I see here:
That it has the following specs:
Single-precision performance 27.8 TFLOPS
RT Core performance 54.2 TFLOPS
Tensor performance 222.2 TFLOPS
I’m trying to work out how to compare cards to each other in order to find the most cost-efficient cards for my application. My application is multiple streams (100’s of cameras) running object detection.
I don’t think we’re interested in RT Cores since they are for raytracing, so we can scrap them.
I think Single-precision is FP32 performance.
Tensor performance confuses me a bit - Given it’s such a big number it might refer to INT4 performance which isn’t applicable to me.
If I have a model on an RTX A5000 that gets e.g. 50fps on single-precision, how do we work out how this model will perform on e.g. an RTX A6000 (single 38.7 TFLOPS, Tensor 309.7)? Does is scale linearly with either spec?
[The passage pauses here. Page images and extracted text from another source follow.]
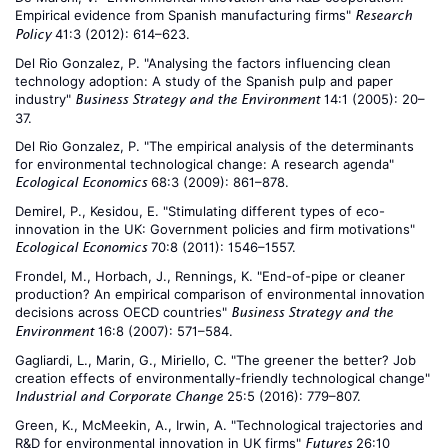
Empirical evidence from Spanish manufacturing firms"
Research
41:3 (2012): 614–623.
Policy
Del Rio Gonzalez, P. "Analysing the factors influencing clean
technology adoption: A study of the Spanish pulp and paper
industry"
14:1 (2005): 20–
Business Strategy and the Environment
37.
Del Rio Gonzalez, P. "The empirical analysis of the determinants
for environmental technological change: A research agenda"
68:3 (2009): 861–878.
Ecological Economics
Demirel, P., Kesidou, E. "Stimulating different types of eco-
innovation in the UK: Government policies and firm motivations"
70:8 (2011): 1546–1557.
Ecological Economics
Frondel, M., Horbach, J., Rennings, K. "End-of-pipe or cleaner
production? An empirical comparison of environmental innovation
decisions across OECD countries"
Business Strategy and the
16:8 (2007): 571–584.
Environment
Gagliardi, L., Marin, G., Miriello, C. "The greener the better? Job
creation effects of environmentally-friendly technological change"
25:5 (2016): 779–807.
Industrial and Corporate Change
Green, K., McMeekin, A., Irwin, A. "Technological trajectories and
R&D for environmental innovation in UK firms"
26:10
Futures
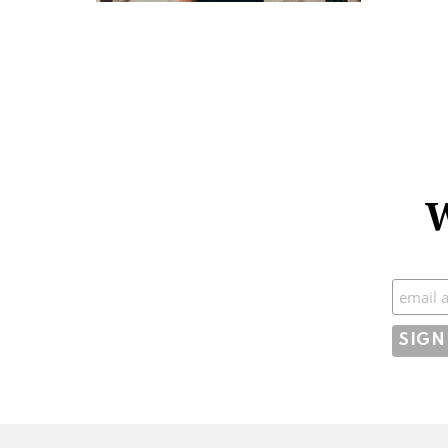
W
Subscr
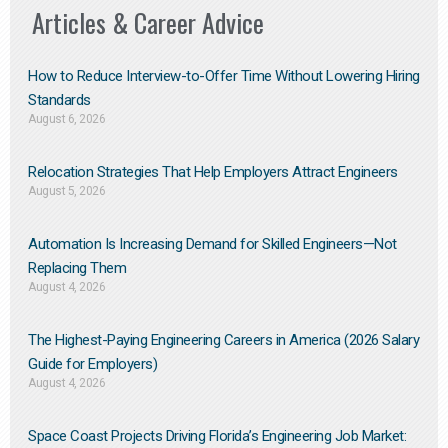
Articles & Career Advice
How to Reduce Interview-to-Offer Time Without Lowering Hiring
Standards
August 6, 2026
Relocation Strategies That Help Employers Attract Engineers
August 5, 2026
Automation Is Increasing Demand for Skilled Engineers—Not
Replacing Them​
August 4, 2026
The Highest-Paying Engineering Careers in America (2026 Salary
Guide for Employers)
August 4, 2026
Space Coast Projects Driving Florida’s Engineering Job Market:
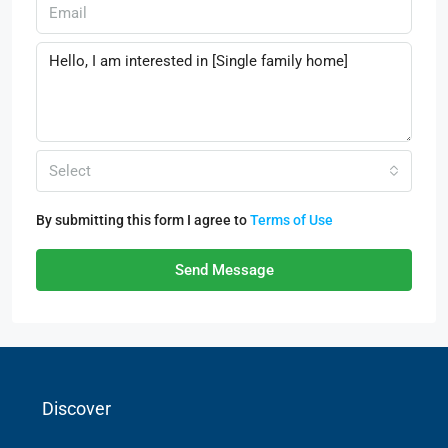
Select
By submitting this form I agree to
Terms of Use
Send Message
Discover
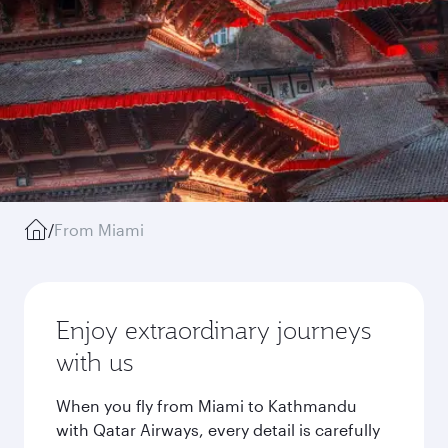
/
From Miami
Enjoy extraordinary journeys
with us
When you fly from Miami to Kathmandu
with Qatar Airways, every detail is carefully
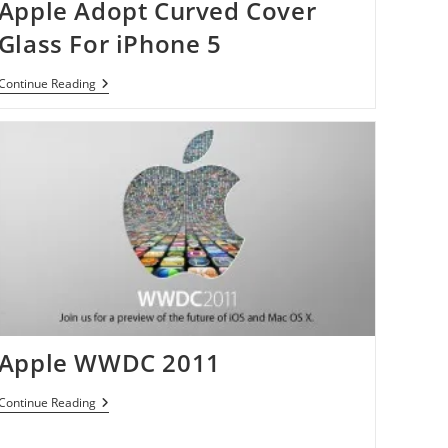
Apple Adopt Curved Cover
Glass For iPhone 5
Apple
Continue Reading
Adopt
Curved
Cover
Glass
For
IPhone
5
Apple WWDC 2011
Apple
Continue Reading
WWDC
2011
Looking at the GPU Support matrix here: Support Matrix :: NVIDIA Deep Learning TensorRT Documentation and cross referencing against CUDA GPUs - Compute Capability | NVIDIA Developer it seems that the RTX A5000 is capable of half precision fp16 and also INT8 - where would I find the specs for this? A lot of edge devices (some jetsons, Google Coral TPU) have specs in TOPS so it would be good to compare INT8 directly.